# Exercise aim
The expected result is the full set of records, copied precisely, with images dropped.

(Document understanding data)
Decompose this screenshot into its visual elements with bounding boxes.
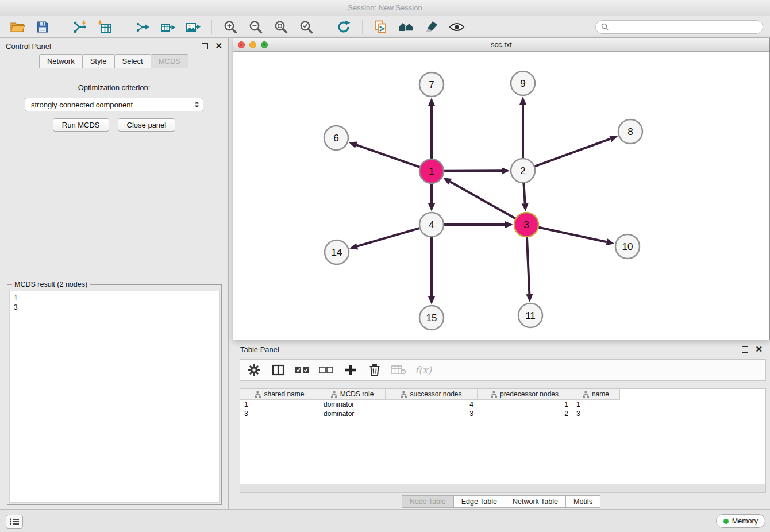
column-header-label: MCDS role — [340, 390, 374, 398]
graph-node-3[interactable]: 3 — [514, 213, 538, 237]
graph-edge — [527, 237, 529, 294]
run-mcds-button[interactable]: Run MCDS — [53, 118, 109, 132]
show-panels-button[interactable] — [6, 515, 23, 529]
network-canvas[interactable]: 7968124314101511 — [233, 51, 769, 340]
graph-node-8[interactable]: 8 — [618, 119, 642, 144]
graph-edge-arrow — [428, 98, 435, 106]
maximize-window-icon[interactable]: + — [261, 41, 268, 48]
table-cell[interactable]: 1 — [240, 400, 319, 409]
minimize-window-icon[interactable]: − — [249, 41, 256, 48]
export-image-button[interactable] — [183, 18, 203, 36]
add-column-button[interactable] — [342, 362, 359, 378]
graph-edge-arrow — [519, 97, 526, 105]
window-titlebar: Session: New Session — [0, 0, 770, 16]
apply-style-button[interactable] — [421, 18, 442, 36]
save-session-button[interactable] — [32, 18, 53, 36]
open-session-button[interactable] — [7, 18, 28, 36]
import-network-button[interactable] — [70, 18, 90, 36]
graph-node-10[interactable]: 10 — [615, 234, 640, 259]
delete-row-button[interactable] — [367, 362, 383, 378]
close-table-panel-icon[interactable]: ✕ — [755, 346, 763, 352]
column-header-predecessor-nodes[interactable]: predecessor nodes — [478, 389, 572, 400]
svg-text:6: 6 — [333, 133, 338, 144]
search-field[interactable] — [595, 20, 763, 34]
search-icon — [601, 23, 609, 30]
table-cell[interactable]: 3 — [386, 409, 478, 418]
refresh-layout-button[interactable] — [333, 18, 354, 36]
graph-node-11[interactable]: 11 — [518, 303, 542, 327]
table-settings-button[interactable] — [246, 362, 262, 378]
graph-node-2[interactable]: 2 — [511, 159, 535, 183]
graph-node-4[interactable]: 4 — [419, 213, 444, 237]
graph-edge — [523, 183, 525, 203]
home-view-button[interactable] — [396, 18, 417, 36]
copy-network-button[interactable] — [371, 18, 391, 36]
close-panel-button[interactable]: Close panel — [118, 118, 176, 132]
select-all-rows-button[interactable] — [294, 362, 310, 378]
tab-select[interactable]: Select — [114, 54, 151, 68]
graph-edge — [534, 139, 610, 167]
checked-boxes-icon — [295, 365, 310, 375]
table-cell[interactable]: dominator — [319, 409, 386, 418]
float-table-panel-icon[interactable] — [742, 346, 748, 353]
graph-node-6[interactable]: 6 — [324, 126, 348, 150]
export-network-icon — [135, 20, 150, 34]
graph-node-7[interactable]: 7 — [419, 72, 444, 97]
table-cell[interactable]: 1 — [572, 400, 620, 409]
close-window-icon[interactable]: × — [238, 41, 245, 48]
dropdown-value: strongly connected component — [31, 101, 133, 109]
column-header-MCDS-role[interactable]: MCDS role — [319, 389, 386, 400]
show-graphics-button[interactable] — [446, 18, 467, 36]
table-cell[interactable]: 1 — [478, 400, 572, 409]
tab-network[interactable]: Network — [39, 54, 83, 68]
table-row[interactable]: 3dominator323 — [240, 409, 765, 418]
graph-node-9[interactable]: 9 — [511, 71, 535, 95]
graph-edge-arrow — [606, 238, 615, 245]
column-header-successor-nodes[interactable]: successor nodes — [386, 389, 478, 400]
function-builder-button: f(x) — [415, 362, 432, 378]
column-type-icon — [331, 391, 337, 398]
tab-network-table[interactable]: Network Table — [505, 495, 566, 508]
import-table-button[interactable] — [95, 18, 116, 36]
tab-edge-table[interactable]: Edge Table — [453, 495, 505, 508]
graph-node-15[interactable]: 15 — [419, 306, 444, 330]
table-cell[interactable]: 3 — [572, 409, 620, 418]
toolbar-separator — [61, 20, 61, 34]
graph-edge-arrow — [526, 294, 533, 302]
table-cell[interactable]: 4 — [386, 400, 478, 409]
float-panel-icon[interactable] — [202, 43, 208, 49]
table-cell[interactable]: 3 — [240, 409, 319, 418]
zoom-fit-button[interactable] — [271, 18, 291, 36]
zoom-in-button[interactable] — [220, 18, 241, 36]
column-header-label: successor nodes — [410, 390, 461, 398]
memory-button[interactable]: Memory — [716, 514, 765, 528]
tab-node-table[interactable]: Node Table — [402, 495, 454, 508]
tab-mcds[interactable]: MCDS — [151, 54, 188, 68]
show-columns-button[interactable] — [270, 362, 286, 378]
table-scrollbar[interactable] — [240, 484, 766, 493]
zoom-selected-button[interactable] — [296, 18, 317, 36]
graph-node-1[interactable]: 1 — [419, 159, 444, 183]
search-input[interactable] — [612, 22, 757, 32]
graph-edge-arrow — [349, 243, 358, 250]
deselect-all-rows-button[interactable] — [318, 362, 334, 378]
optimization-criterion-dropdown[interactable]: strongly connected component — [25, 98, 203, 111]
table-panel: Table Panel ✕ f(x) shared nameMCDS rol — [233, 342, 770, 509]
graph-node-14[interactable]: 14 — [325, 240, 349, 264]
tab-motifs[interactable]: Motifs — [565, 495, 600, 508]
column-type-icon — [583, 391, 589, 398]
table-cell[interactable]: dominator — [319, 400, 386, 409]
column-header-name[interactable]: name — [572, 389, 620, 400]
tab-style[interactable]: Style — [82, 54, 115, 68]
close-panel-icon[interactable]: ✕ — [215, 43, 222, 49]
trash-icon — [368, 363, 381, 377]
table-row[interactable]: 1dominator411 — [240, 400, 765, 409]
window-title: Session: New Session — [348, 3, 422, 12]
column-header-label: name — [592, 390, 609, 398]
graph-edge — [444, 171, 502, 171]
table-cell[interactable]: 2 — [478, 409, 572, 418]
zoom-out-button[interactable] — [245, 18, 266, 36]
column-header-shared-name[interactable]: shared name — [240, 389, 319, 400]
export-table-button[interactable] — [157, 18, 178, 36]
export-network-button[interactable] — [132, 18, 153, 36]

# Response
Decompose this screenshot into its visual elements with bounding boxes.
column-header-label: MCDS role — [340, 390, 374, 398]
graph-node-3[interactable]: 3 — [514, 213, 538, 237]
graph-edge — [527, 237, 529, 294]
run-mcds-button[interactable]: Run MCDS — [53, 118, 109, 132]
show-panels-button[interactable] — [6, 515, 23, 529]
network-canvas[interactable]: 7968124314101511 — [233, 51, 769, 340]
graph-node-8[interactable]: 8 — [618, 119, 642, 144]
graph-edge-arrow — [428, 98, 435, 106]
maximize-window-icon[interactable]: + — [261, 41, 268, 48]
table-cell[interactable]: 1 — [240, 400, 319, 409]
minimize-window-icon[interactable]: − — [249, 41, 256, 48]
export-image-button[interactable] — [183, 18, 203, 36]
add-column-button[interactable] — [342, 362, 359, 378]
graph-edge-arrow — [519, 97, 526, 105]
window-titlebar: Session: New Session — [0, 0, 770, 16]
apply-style-button[interactable] — [421, 18, 442, 36]
save-session-button[interactable] — [32, 18, 53, 36]
open-session-button[interactable] — [7, 18, 28, 36]
import-network-button[interactable] — [70, 18, 90, 36]
graph-node-10[interactable]: 10 — [615, 234, 640, 259]
delete-row-button[interactable] — [367, 362, 383, 378]
close-table-panel-icon[interactable]: ✕ — [755, 346, 763, 352]
column-header-predecessor-nodes[interactable]: predecessor nodes — [478, 389, 572, 400]
svg-text:6: 6 — [333, 133, 338, 144]
search-field[interactable] — [595, 20, 763, 34]
search-icon — [601, 23, 609, 30]
table-cell[interactable]: 3 — [386, 409, 478, 418]
refresh-layout-button[interactable] — [333, 18, 354, 36]
graph-node-11[interactable]: 11 — [518, 303, 542, 327]
table-settings-button[interactable] — [246, 362, 262, 378]
graph-node-2[interactable]: 2 — [511, 159, 535, 183]
graph-node-4[interactable]: 4 — [419, 213, 444, 237]
graph-edge — [523, 183, 525, 203]
home-view-button[interactable] — [396, 18, 417, 36]
copy-network-button[interactable] — [371, 18, 391, 36]
close-panel-button[interactable]: Close panel — [118, 118, 176, 132]
select-all-rows-button[interactable] — [294, 362, 310, 378]
tab-select[interactable]: Select — [114, 54, 151, 68]
graph-edge — [534, 139, 610, 167]
checked-boxes-icon — [295, 365, 310, 375]
table-cell[interactable]: dominator — [319, 409, 386, 418]
float-table-panel-icon[interactable] — [742, 346, 748, 353]
graph-node-6[interactable]: 6 — [324, 126, 348, 150]
export-network-icon — [135, 20, 150, 34]
graph-node-7[interactable]: 7 — [419, 72, 444, 97]
table-cell[interactable]: 1 — [572, 400, 620, 409]
close-window-icon[interactable]: × — [238, 41, 245, 48]
dropdown-value: strongly connected component — [31, 101, 133, 109]
column-header-MCDS-role[interactable]: MCDS role — [319, 389, 386, 400]
show-graphics-button[interactable] — [446, 18, 467, 36]
table-cell[interactable]: 1 — [478, 400, 572, 409]
tab-network[interactable]: Network — [39, 54, 83, 68]
table-row[interactable]: 3dominator323 — [240, 409, 765, 418]
graph-node-9[interactable]: 9 — [511, 71, 535, 95]
graph-edge-arrow — [606, 238, 615, 245]
column-header-successor-nodes[interactable]: successor nodes — [386, 389, 478, 400]
function-builder-button: f(x) — [415, 362, 432, 378]
column-type-icon — [331, 391, 337, 398]
tab-network-table[interactable]: Network Table — [505, 495, 566, 508]
import-table-button[interactable] — [95, 18, 116, 36]
tab-edge-table[interactable]: Edge Table — [453, 495, 505, 508]
graph-node-15[interactable]: 15 — [419, 306, 444, 330]
table-cell[interactable]: 3 — [572, 409, 620, 418]
toolbar-separator — [61, 20, 61, 34]
graph-edge-arrow — [526, 294, 533, 302]
table-cell[interactable]: 4 — [386, 400, 478, 409]
float-panel-icon[interactable] — [202, 43, 208, 49]
table-cell[interactable]: 3 — [240, 409, 319, 418]
zoom-fit-button[interactable] — [271, 18, 291, 36]
zoom-in-button[interactable] — [220, 18, 241, 36]
column-header-label: successor nodes — [410, 390, 461, 398]
memory-button[interactable]: Memory — [716, 514, 765, 528]
tab-node-table[interactable]: Node Table — [402, 495, 454, 508]
tab-mcds[interactable]: MCDS — [151, 54, 188, 68]
show-columns-button[interactable] — [270, 362, 286, 378]
table-scrollbar[interactable] — [240, 484, 766, 493]
zoom-selected-button[interactable] — [296, 18, 317, 36]
graph-node-1[interactable]: 1 — [419, 159, 444, 183]
search-input[interactable] — [612, 22, 757, 32]
graph-edge-arrow — [349, 243, 358, 250]
deselect-all-rows-button[interactable] — [318, 362, 334, 378]
optimization-criterion-dropdown[interactable]: strongly connected component — [25, 98, 203, 111]
table-panel: Table Panel ✕ f(x) shared nameMCDS rol — [233, 342, 770, 509]
graph-node-14[interactable]: 14 — [325, 240, 349, 264]
tab-motifs[interactable]: Motifs — [565, 495, 600, 508]
column-type-icon — [583, 391, 589, 398]
table-cell[interactable]: dominator — [319, 400, 386, 409]
column-header-name[interactable]: name — [572, 389, 620, 400]
tab-style[interactable]: Style — [82, 54, 115, 68]
close-panel-icon[interactable]: ✕ — [215, 43, 222, 49]
trash-icon — [368, 363, 381, 377]
table-row[interactable]: 1dominator411 — [240, 400, 765, 409]
window-title: Session: New Session — [348, 3, 422, 12]
column-header-label: name — [592, 390, 609, 398]
graph-edge — [444, 171, 502, 171]
table-cell[interactable]: 2 — [478, 409, 572, 418]
zoom-out-button[interactable] — [245, 18, 266, 36]
column-header-shared-name[interactable]: shared name — [240, 389, 319, 400]
export-table-button[interactable] — [157, 18, 178, 36]
export-network-button[interactable] — [132, 18, 153, 36]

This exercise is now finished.